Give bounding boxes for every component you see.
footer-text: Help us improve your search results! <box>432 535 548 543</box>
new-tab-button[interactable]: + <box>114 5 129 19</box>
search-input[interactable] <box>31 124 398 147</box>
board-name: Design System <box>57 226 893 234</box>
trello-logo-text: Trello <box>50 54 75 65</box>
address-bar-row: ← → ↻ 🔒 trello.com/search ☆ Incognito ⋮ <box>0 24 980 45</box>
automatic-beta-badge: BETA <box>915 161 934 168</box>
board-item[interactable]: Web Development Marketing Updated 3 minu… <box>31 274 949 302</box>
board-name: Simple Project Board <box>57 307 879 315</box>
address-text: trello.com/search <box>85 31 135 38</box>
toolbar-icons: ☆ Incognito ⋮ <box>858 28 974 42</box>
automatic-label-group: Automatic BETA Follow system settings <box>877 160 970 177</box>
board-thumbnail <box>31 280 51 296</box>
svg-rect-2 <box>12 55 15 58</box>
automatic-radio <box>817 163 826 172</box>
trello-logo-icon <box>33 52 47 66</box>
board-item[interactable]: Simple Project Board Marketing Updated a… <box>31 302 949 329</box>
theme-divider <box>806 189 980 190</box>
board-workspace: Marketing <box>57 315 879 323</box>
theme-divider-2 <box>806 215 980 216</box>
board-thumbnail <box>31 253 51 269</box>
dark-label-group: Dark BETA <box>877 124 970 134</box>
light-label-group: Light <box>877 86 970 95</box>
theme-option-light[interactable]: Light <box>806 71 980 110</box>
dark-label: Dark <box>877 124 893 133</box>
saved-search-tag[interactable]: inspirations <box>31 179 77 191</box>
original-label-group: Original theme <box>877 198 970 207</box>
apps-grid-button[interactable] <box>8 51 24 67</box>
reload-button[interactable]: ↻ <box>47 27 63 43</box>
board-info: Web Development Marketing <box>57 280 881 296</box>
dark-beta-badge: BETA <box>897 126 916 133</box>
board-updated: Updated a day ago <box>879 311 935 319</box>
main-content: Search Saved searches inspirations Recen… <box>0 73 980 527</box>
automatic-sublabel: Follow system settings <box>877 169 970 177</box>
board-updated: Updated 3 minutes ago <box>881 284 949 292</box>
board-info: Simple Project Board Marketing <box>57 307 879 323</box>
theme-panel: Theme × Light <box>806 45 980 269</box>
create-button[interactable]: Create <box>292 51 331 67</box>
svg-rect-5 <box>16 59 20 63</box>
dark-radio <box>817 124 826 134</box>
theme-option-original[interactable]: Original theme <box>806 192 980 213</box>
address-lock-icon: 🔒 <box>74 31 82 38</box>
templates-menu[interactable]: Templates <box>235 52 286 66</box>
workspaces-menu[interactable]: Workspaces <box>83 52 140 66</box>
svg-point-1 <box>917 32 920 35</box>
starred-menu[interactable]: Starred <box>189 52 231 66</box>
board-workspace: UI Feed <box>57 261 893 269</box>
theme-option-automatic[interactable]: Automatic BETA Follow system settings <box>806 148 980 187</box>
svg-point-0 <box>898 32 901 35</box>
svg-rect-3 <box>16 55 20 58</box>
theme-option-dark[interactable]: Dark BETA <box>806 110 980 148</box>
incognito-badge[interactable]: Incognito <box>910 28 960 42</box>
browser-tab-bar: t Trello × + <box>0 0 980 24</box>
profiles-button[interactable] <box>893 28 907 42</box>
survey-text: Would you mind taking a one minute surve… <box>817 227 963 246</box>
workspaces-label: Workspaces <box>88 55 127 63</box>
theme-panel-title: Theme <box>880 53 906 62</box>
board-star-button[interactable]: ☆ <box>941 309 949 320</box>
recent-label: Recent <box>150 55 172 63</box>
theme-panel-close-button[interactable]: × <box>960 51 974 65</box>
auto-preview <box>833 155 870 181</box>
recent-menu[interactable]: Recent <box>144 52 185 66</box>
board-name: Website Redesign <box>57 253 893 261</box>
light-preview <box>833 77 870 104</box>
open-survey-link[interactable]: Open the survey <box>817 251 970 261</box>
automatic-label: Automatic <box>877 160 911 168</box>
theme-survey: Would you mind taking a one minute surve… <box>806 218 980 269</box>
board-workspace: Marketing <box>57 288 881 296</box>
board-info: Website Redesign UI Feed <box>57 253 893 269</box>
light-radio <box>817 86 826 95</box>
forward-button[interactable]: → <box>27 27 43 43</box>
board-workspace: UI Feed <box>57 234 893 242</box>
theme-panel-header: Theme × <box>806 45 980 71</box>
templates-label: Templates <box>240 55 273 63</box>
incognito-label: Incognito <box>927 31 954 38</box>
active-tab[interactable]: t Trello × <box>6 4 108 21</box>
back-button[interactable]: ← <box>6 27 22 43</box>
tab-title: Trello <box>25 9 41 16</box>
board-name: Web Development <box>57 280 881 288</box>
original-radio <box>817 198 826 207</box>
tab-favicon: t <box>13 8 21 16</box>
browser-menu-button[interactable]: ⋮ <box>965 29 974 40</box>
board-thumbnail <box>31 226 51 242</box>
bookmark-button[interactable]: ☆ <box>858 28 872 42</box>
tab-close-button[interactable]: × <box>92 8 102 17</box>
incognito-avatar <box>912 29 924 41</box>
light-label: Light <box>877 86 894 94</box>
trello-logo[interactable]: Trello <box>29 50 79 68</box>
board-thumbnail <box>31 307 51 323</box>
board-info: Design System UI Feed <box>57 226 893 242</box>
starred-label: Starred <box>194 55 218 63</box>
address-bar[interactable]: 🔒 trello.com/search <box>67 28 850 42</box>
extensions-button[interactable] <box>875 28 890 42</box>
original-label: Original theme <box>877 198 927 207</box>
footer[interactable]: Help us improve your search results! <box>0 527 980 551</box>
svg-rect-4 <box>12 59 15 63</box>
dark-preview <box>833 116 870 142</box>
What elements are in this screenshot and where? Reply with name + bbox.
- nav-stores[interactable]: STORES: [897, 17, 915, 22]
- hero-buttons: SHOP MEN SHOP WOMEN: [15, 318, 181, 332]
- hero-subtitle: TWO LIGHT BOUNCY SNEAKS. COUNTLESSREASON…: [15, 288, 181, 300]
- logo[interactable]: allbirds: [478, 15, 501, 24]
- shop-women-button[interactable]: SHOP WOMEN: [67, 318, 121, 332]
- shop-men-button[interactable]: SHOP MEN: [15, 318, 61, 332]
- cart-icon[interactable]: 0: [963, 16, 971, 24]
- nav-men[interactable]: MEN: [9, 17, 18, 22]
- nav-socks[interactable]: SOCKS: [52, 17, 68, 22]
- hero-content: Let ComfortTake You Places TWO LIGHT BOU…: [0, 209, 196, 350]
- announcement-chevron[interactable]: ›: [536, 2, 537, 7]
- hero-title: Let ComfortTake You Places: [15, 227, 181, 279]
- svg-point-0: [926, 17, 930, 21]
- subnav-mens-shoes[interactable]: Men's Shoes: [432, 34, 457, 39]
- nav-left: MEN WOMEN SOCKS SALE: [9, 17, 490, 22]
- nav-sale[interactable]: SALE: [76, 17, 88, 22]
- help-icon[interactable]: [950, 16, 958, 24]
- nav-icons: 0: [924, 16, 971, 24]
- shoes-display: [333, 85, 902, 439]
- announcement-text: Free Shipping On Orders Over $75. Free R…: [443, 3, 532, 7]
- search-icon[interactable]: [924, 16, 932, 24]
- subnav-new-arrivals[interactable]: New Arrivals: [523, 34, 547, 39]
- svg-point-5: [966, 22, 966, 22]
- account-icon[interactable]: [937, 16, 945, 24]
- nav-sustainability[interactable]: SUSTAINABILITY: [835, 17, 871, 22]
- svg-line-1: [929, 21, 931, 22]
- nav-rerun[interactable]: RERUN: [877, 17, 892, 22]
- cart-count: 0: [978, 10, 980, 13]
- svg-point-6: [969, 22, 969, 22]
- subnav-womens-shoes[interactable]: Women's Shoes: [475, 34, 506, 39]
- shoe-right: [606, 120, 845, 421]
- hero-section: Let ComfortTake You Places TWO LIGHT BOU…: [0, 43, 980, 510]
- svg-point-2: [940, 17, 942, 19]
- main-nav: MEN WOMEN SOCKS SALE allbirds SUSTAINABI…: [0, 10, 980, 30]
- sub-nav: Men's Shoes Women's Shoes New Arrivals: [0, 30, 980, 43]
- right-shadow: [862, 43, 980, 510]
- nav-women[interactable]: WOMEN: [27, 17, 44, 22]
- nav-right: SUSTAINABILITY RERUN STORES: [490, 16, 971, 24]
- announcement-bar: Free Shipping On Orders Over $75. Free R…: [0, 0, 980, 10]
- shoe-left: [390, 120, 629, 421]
================
• REQUIRED ACTION: Find "allbirds" in the preceding records. Copy each line that holds it.

• SOLUTION:
- logo[interactable]: allbirds: [478, 15, 501, 24]
- main-nav: MEN WOMEN SOCKS SALE allbirds SUSTAINABI…: [0, 10, 980, 30]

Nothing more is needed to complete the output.